Vail Resorts goes 100 percent wind power
DENVER ” For Vail Resorts, the future is blowing in the wind.
The resort company announced Tuesday that it will buy enough wind power to offset 100 percent of its electricity use, making it the second-largest corporate purchaser of wind power in the U.S. The effort includes the electricity used at its five ski resorts ” Vail, Beaver Creek, Breckenridge, Keystone and Heavenly ” as well as at its stores, hotels and corporate office.
“Why are we doing this?” said Rob Katz, Vail Resorts chief executive officer. “For starters, it’s just the right thing to do.”
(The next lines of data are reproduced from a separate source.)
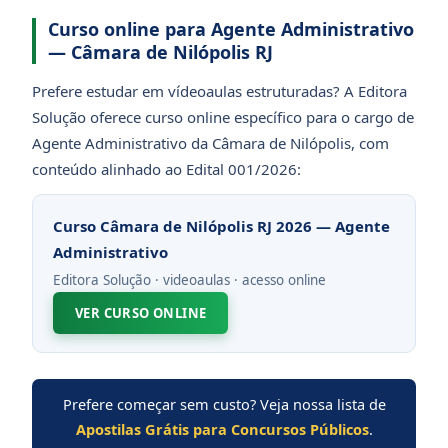
Curso online para Agente Administrativo
— Câmara de Nilópolis RJ
Prefere estudar em vídeoaulas estruturadas? A Editora
Solução oferece curso online específico para o cargo de
Agente Administrativo da Câmara de Nilópolis, com
conteúdo alinhado ao Edital 001/2026:
Curso Câmara de Nilópolis RJ 2026 — Agente
Administrativo
Editora Solução · videoaulas · acesso online
VER CURSO ONLINE
Prefere começar sem custo? Veja nossa lista de
Apostilas Grátis para Concursos Públicos
.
Katz said the company wants to reinforce its commitment to the environment in which it operates its resorts. Diversifying the company’s energy sources also makes good business sense, he said. And, the initiative appeals to guests who want to be environmentally friendly, he said.
“We want to be a leader in the industry in the effort,” Katz said.
The company will buy 152,000 megawatt hours of wind energy credits per year through Boulder-based broker Renewable Choice Energy. The purchase will eliminate over 211 million pounds of carbon dioxide emissions every year, the equivalent of taking 18,000 cars off the road, according to the Environmental Protection Agency.
The announcement came Tuesday at the Denver Museum of Nature and Science at a news conference with Gov. Bill Owens and U.S. Rep. Mark Udall, who represents Eagle County.
“Vail Resorts is on the front line in the battle for accountable energy,” Owens said.
Owens said if more corporations and individuals buy wind power credits, prices will continue to fall, spurring even more interest in wind power.
Udall said he hopes wind purchases like Vail Resorts’ will harness the potential of eastern Colorado wind farms.
“Vail understands that we are too dependent in our country on fossil fuels,” Udall said.
The initiative takes effect immediately. Katz didn’t say how much the use of wind power credits will cost the company.
“This is more about choice than it is about cost,” he said.
Kelly Ladyga, spokeswoman for the company, said the agreement with Renewable Choice Energy is a multi-year deal, and that Vail Resorts is committed to wind power “for the long term.”
The company won’t actually have wind turbines on its ski mountains. Vail Resorts buys renewable energy credits from wind farmers across the country through Renewable Choice Energy. The credits ensure that, when Vail Resorts uses electricity, the energy that’s put back into the power grid is produced by wind.
Vail Resorts also announced a promotion that will give one lift ticket to anyone who purchases wind power for their home for a year with Renewable Choice Energy. The surcharge is as little as $5 per family, said Quayle Hodek, Renewable Choice Energy CEO.
“This is a trend we want to foster,” Katz said.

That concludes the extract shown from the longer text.